Branchensimulationsmodell – internes Modell in einer black box

Posted by admin on November 17, 2016
Kurzübersicht Solvency II

Bei dem Branchensimulationsmodell (BSM) handelt es sich im Prinzip um ein internes Modell in einer black box. Das Modell bildet den gesamten Cashflow auf Basis von Marktsimulationen und versicherungstechnischen Szenarien ab und kann somit auch alle wesentlichen Risiken, bis auf das operationelle Risiko, berechnen. Es wird jedoch nur zur Bewertung der Versicherungsvertragsoptionen herangezogen. Es steckt also mehr darin als darauf steht.

Der Besen des Zauberlehrlings

Aufgrund der vielen Einstellungsmöglichkeiten kann mit dem BSM eine große Bandbreite von Ergebnissen erzeugt werden. Dabei sind die Management-Regeln und die Annahmen über die zukünftige Marktentwicklung weitgehend frei wählbar – und damit auch die Ergebnisse. Jedoch kann nicht ausgeschlossen werden, dass es zwischen den Managementregeln und den simulierten Kapitalmarktszenarien zu unerwünschten Interferenzen kommt. D.h. dass der ökonomische Szenariogenerator (ESG) Pfade generiert, bei denen die Managementregeln zu irrationalen Entscheidungen und somit zu falschen Ergebnissen führen.

Schlechtes Geschäft, wird gut bewertet und gutes Geschäft wird schlecht bewertet

Am vorteilhaftesten ist es, wenn man sich mit dem BSM schlecht rechnet, also in den Simulationen niedrigere Ergebnisse erzielt und somit auch die Beteiligung der Versicherten bzw. der Wert der Versicherungsvertragsoptionen niedriger ausfällt. Das klingt absurd und ist auch so, wenn man das BSM im Kontext mit dem Standardansatz betrachtet. Hinsichtlich der Versicherungstechnik gibt es zwar keinen Widerspruch, denn schlechtere versicherungstechnische Ergebnisse führen zu einem niedrigeren Wert der Versicherungsvertragsoptionen und gleichzeitig zu höheren Best Estimate-Rückstellungen. Bei den Kapitalanlagen führen dagegen ungünstige ALM-Regeln zu niedrigeren Kapitalanlageergebnissen und somit zu einem niedrigeren Wert der Optionen, der Marktwert der Kapitalanlagen bleibt jedoch davon unberührt.

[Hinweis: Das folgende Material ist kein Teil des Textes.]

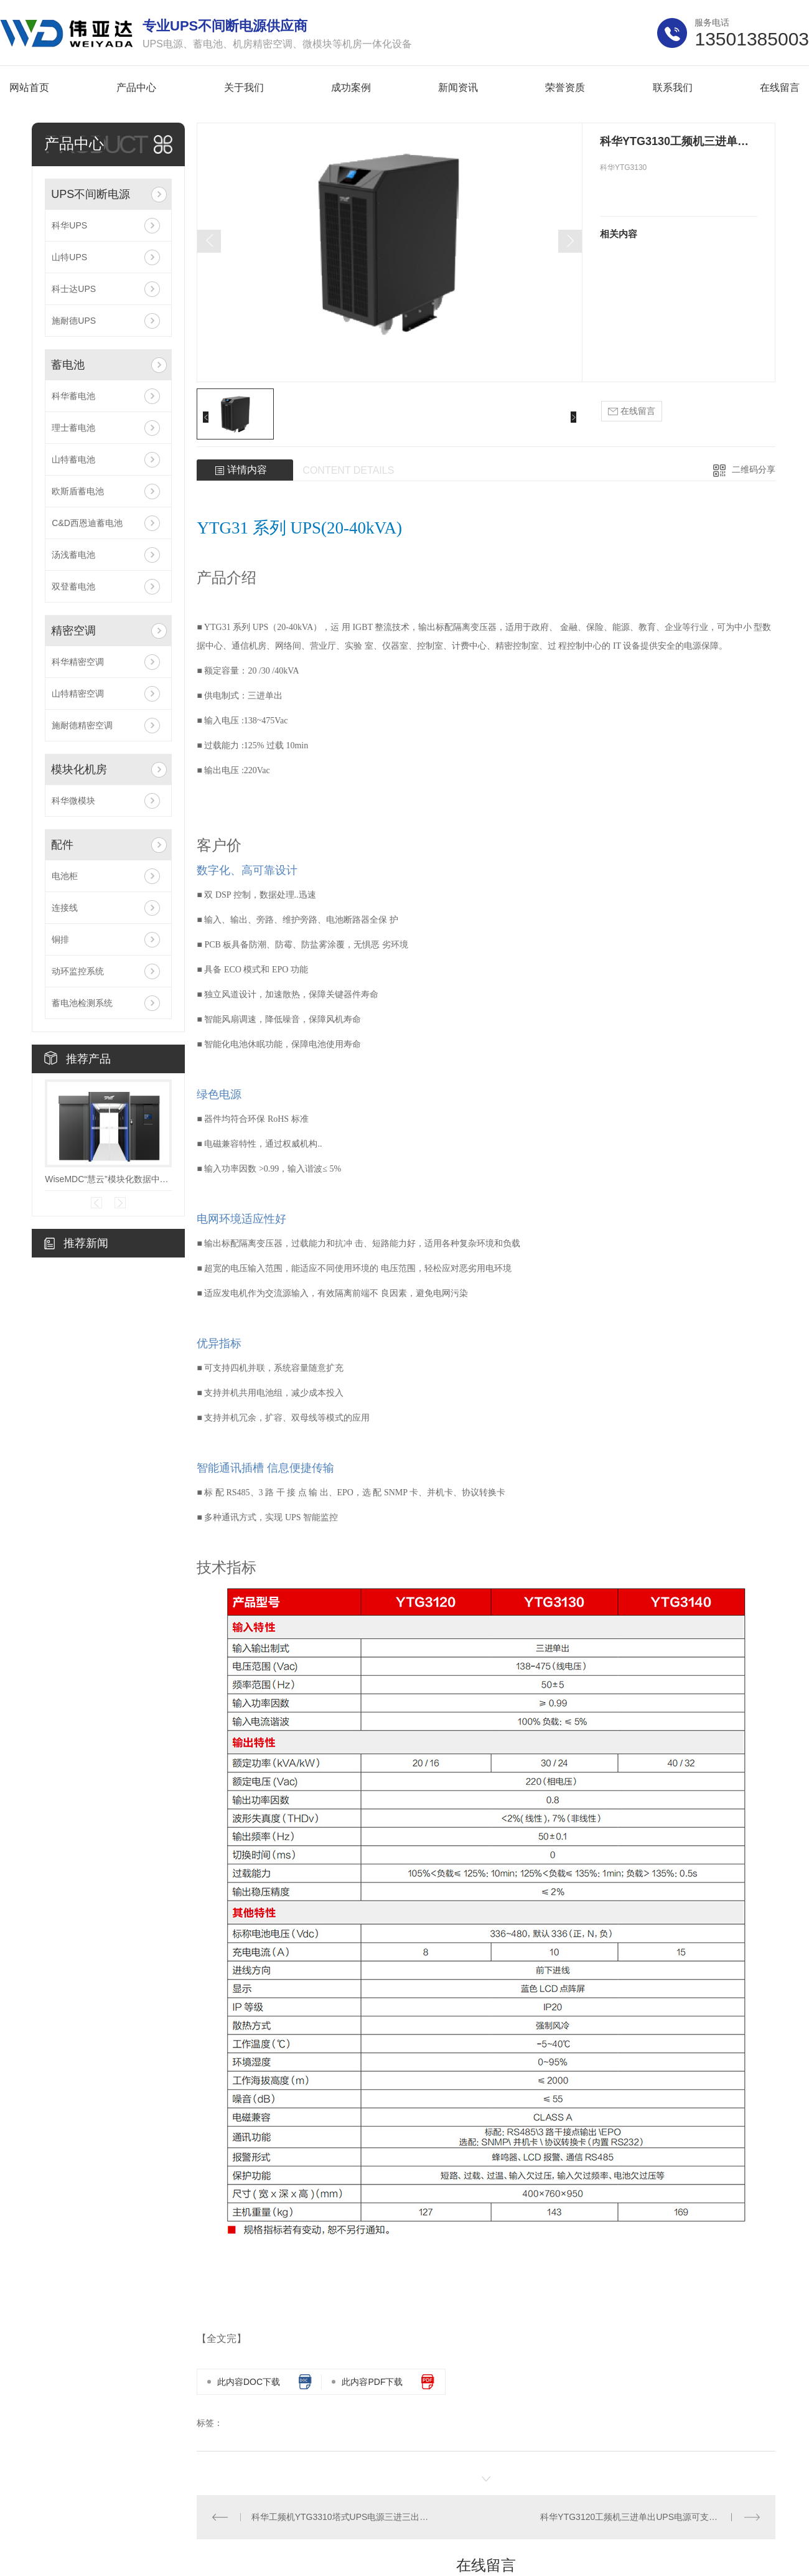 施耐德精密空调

Was heute noch „plug and play“ war, wird morgen zu „proof and explain“

Der große Bewertungsspielraum sowie die Komplexität des Modells werden früher oder später das Augenmerk der Aufsicht auf sich ziehen. Ebenso wie bei den internen Modellen könnte die Aufsicht von den BSM-Anwendern eine regelmäßige Modellvalidierung sowie einen Nachweis darüber verlangen, dass das Unternehmen auch entsprechend den Marktannahmen und Managementregeln steuert. Das würde das Modell extrem pflegeintensiv machen und kleinere bis mittlere Lebensversicherer überfordern.

Vereinfachtes BSM notwendig

Was es braucht, ist eine Vereinfachung des BSM, welches dem Organisationsgrad kleinerer Lebensversicherer angemessenen ist. Dabei sollte insbesondere auf die Simulation des Kapitalmarktes und die Anwendung von ALM-Regeln verzichtet werden. Stattdessen sollten die unternehmensindividuellen Einstellungen grundsätzlich auf die Tarifmerkmale beschränkt werden. Speziell das Kapitalanlageergebnis könnte man als Differenz zwischen dem Rechnungszins und dem durchschnittlichen Zins aus dem Fixed Income-Portfolio des Versicherers berechnen. Dabei würden die auslaufenden Fixed Income-Titel durch einjährige Zinstitel ersetzt werden, deren Verzinsung den Forward Rates entspricht, welche implizit in der Zinsstrukturkurve des jeweiligen Kapitalmarktszenarios enthalten sind. Des Weiteren könnte man sich bei den Kapitalmarktszenarien auf die aktuelle risikolose Zinsstrukturkurve sowie die nach oben und unten geschockten Kurven als Stützstellen beschränken. Die Verteilung des Wertes der Versicherungsvertragsoptionen würde sich aus der Interpolation zwischen den Werten an den drei Stützstellen ergeben.